The code needs to look something like:

locktype = VOP_ISLOCKED(vp);
/* As well as returning 0 for unlocked, it can return LK_EXCLOTHER for

another thread holding a lock on it. */

if (locktype != LK_EXCLUSIVE && locktype != LK_SHARED)

• lock it

then if you locked it

VOP_UNLOCK(vp);

Then, if you do the vn_lock() without LK_NOWAIT as you have done now,
you must be careful to never call this when another vnode lock is held,
since ordering of vnode locking if you are to lock multiple vnodes must
be carefully designed to avoid deadlocks. (There are very few people in
the world, and I am not one of them, who actually understand how to safely
to lookup and rename of paths the intersect, as an example.)

The safe way to this, which I would be comfortable with, would be a

vn_lock(vp, LK_SHARE | LK_NOWAIT);
then if it fails you can't get all the audit information.

--> I'm guessing you would still want to generate an audit record, but it

won't be able to hold vnode details.

There is a problem with calling AUDIT_NFSARG_UPATH1_VP at the beginning (as you suggested to do it in nfsd_fhtovp in the mail) of the RPC operation: I don't have the pathname and rootdir info at that point, since the RPC extracts those data in nfsrvd_*.
I think I should drop the unlock/relock idea and define two separate path for the locked and unlocked vnode case.
I earlier added if (VOP_ISLOCKED(vp)) checks in vn_fullpath_any in vfs_cache.c, but that also added complications and bugs in code. Splitting it into the separate would simplify it.

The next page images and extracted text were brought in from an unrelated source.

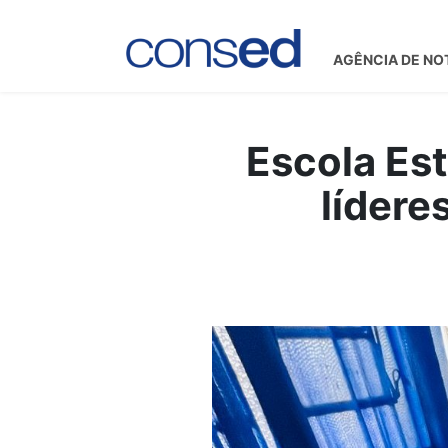
AGÊNCIA DE NO
Escola Es
lídere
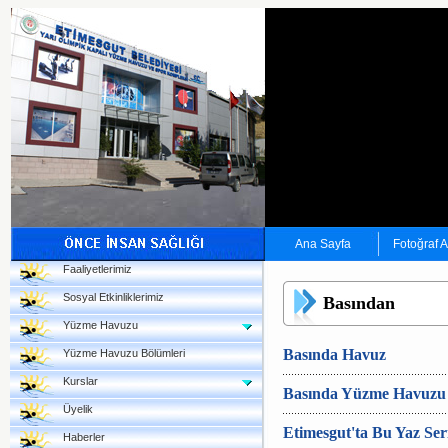
Ana Sayfa
Fotoğraf 
Faaliyetlerimiz
Sosyal Etkinliklerimiz
Basından
Yüzme Havuzu
Basında Havuz
Yüzme Havuzu Bölümleri
Kurslar
Basında Yüzme Havuzu
Üyelik
Etimesgut'ta Bu Yaz Ser
Haberler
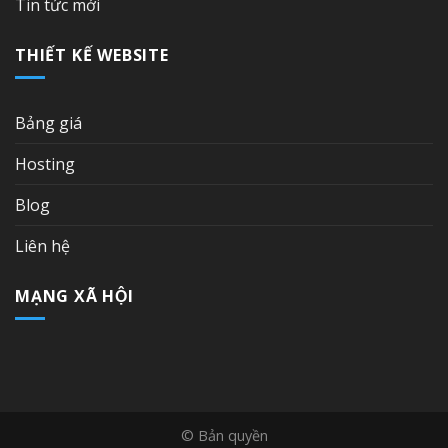
Tin tức mới
THIẾT KẾ WEBSITE
Bảng giá
Hosting
Blog
Liên hệ
MẠNG XÃ HỘI
© Bản quyền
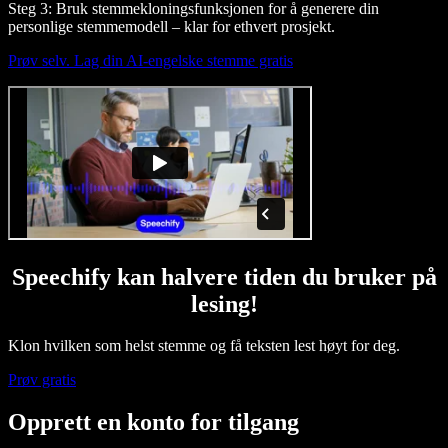
Steg 3: Bruk stemmekloningsfunksjonen for å generere din
personlige stemmemodell – klar for ethvert prosjekt.
Prøv selv. Lag din AI-engelske stemme gratis
Speechify kan halvere tiden du bruker på
lesing!
Klon hvilken som helst stemme og få teksten lest høyt for deg.
Prøv gratis
Opprett en konto for tilgang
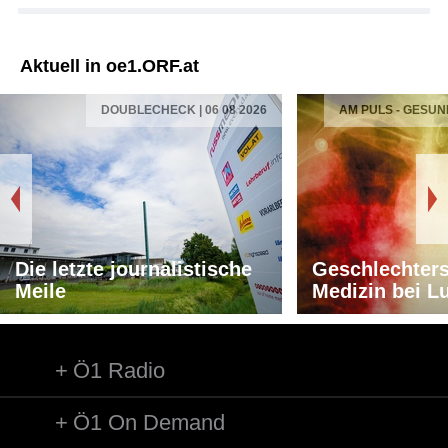
Aktuell in oe1.ORF.at
DOUBLECHECK | 06 08 2026
AM PULS - GESUN
Die letzte journalistische
Geschlechters
Meile
Medizin bei L
Ö1 Radio
Ö1 On Demand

Can you please suggest something here, rmacklem@?

I did the #ifdef INET... #endif part. But something is wrong somewhere as it skips the block and jumps to the default case. (pointing the INET/INET6 is not defined)
Am I missing some headers file?

if I don't use vref/vrele the kernel crashes - panic: condition vp->v_holdcnt > 0 not met at /usr/home/shivank/freebsd/sys/kern/vfs_vnops.c:1700 (_vn_lock)

I did the suggested changes for locking.

Can vattr.va_fileid from the vnode attr token be used to reconstruct the file name later? In that case, filehandle info would not be needed.
I checked manually for some events and I think it should work. What do you think?

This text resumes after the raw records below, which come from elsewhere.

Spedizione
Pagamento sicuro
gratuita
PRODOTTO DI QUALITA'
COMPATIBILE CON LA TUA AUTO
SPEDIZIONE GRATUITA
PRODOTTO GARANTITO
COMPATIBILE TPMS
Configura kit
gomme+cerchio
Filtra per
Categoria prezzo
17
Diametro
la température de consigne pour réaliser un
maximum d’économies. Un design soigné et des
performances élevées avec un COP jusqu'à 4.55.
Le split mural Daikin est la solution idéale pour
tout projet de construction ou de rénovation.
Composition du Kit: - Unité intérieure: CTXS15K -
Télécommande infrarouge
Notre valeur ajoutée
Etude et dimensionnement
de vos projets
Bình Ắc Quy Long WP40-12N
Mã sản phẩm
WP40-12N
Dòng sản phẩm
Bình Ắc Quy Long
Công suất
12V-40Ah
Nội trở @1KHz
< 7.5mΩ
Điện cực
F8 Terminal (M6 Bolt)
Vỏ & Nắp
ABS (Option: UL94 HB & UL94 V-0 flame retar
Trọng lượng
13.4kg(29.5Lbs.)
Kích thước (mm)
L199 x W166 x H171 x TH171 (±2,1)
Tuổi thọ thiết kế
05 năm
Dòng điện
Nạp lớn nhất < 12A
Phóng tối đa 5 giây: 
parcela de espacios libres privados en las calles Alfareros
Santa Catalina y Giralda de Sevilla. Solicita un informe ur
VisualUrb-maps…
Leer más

The naming convention for functions like this is to put the _locked at the end, like vn_fullpath_any_locked

What would you do differently if LK_EXCLOTHER were set?

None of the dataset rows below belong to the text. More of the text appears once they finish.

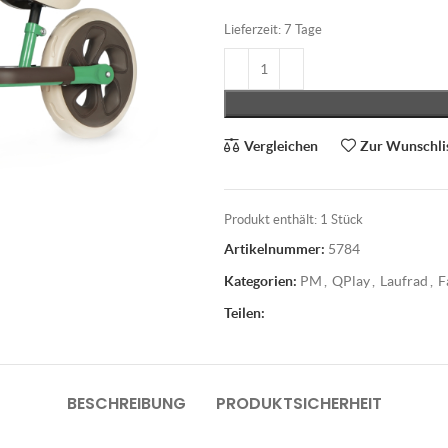
Lieferzeit:
7 Tage
Vergleichen
Zur Wunschli
Produkt enthält: 1
Stück
Artikelnummer:
5784
Kategorien:
PM
,
QPlay
,
Laufrad
,
F
Teilen:
BESCHREIBUNG
PRODUKTSICHERHEIT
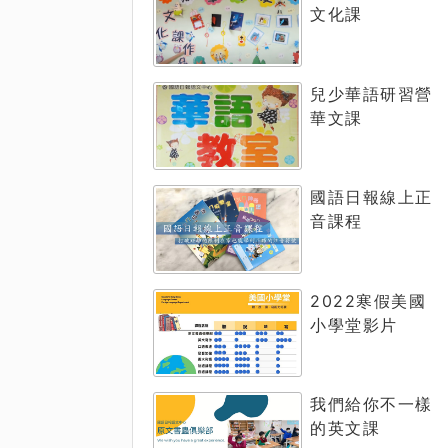
文化課
兒少華語研習營
華文課
國語日報線上正
音課程
2022寒假美國
小學堂影片
我們給你不一樣
的英文課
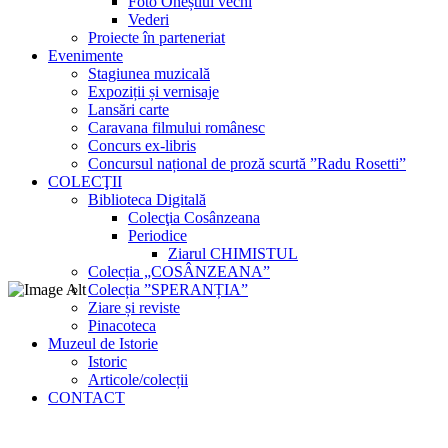
Foto Oneștiul vechi
Vederi
Proiecte în parteneriat
Evenimente
Stagiunea muzicală
Expoziții și vernisaje
Lansări carte
Caravana filmului românesc
Concurs ex-libris
Concursul național de proză scurtă ”Radu Rosetti”
COLECŢII
Biblioteca Digitală
Colecţia Cosânzeana
Periodice
Ziarul CHIMISTUL
Colecția „COSÂNZEANA”
Colecția ”SPERANȚIA”
Ziare și reviste
Pinacoteca
Muzeul de Istorie
Istoric
Articole/colecții
CONTACT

There's a lot of duplicated code here. Could you combine it with vn_fullpath_dir into a single function that takes an optionally-locked vnode?

Is it really possible to reach this line? Shouldn't lktype always be non-zero in this function?

Since vn_locked_vptocnp is only used in a single location, you can make it a static function, and not declare it in the header.

I request Rick to please guide on this. In one of his other comment, he wrote "/* As well as returning 0 for unlocked, it can return LK_EXCLOTHER for another thread holding a lock on it. */ if (locktype != LK_EXCLUSIVE && locktype != LK_SHARED". I didn't completely understand it, So wrote a comment here.

I observed the value of the vnode vp pointer can be changed by the vn_vptocnp function call. That's why I check VOP_ISLOCKED whenever such an assignment can happen.
Please correct me if I have any misunderstanding of this concept.

What's different about NFSv4 here?

NFSv4 audit support is in separate feature branch here. Due to NFSv4's slightly different nature ( 1 compound RPC and numbers of suboperations in it ), I audit each of its sub-operation in nfsrvd_compound() by adding AUDIT_NFSRPC_ENTER/EXIT like this.

I get it. NFSv4 goes through this code path, but it's pointless to audit arguments for the compound RPC. You'll audit the operations instead.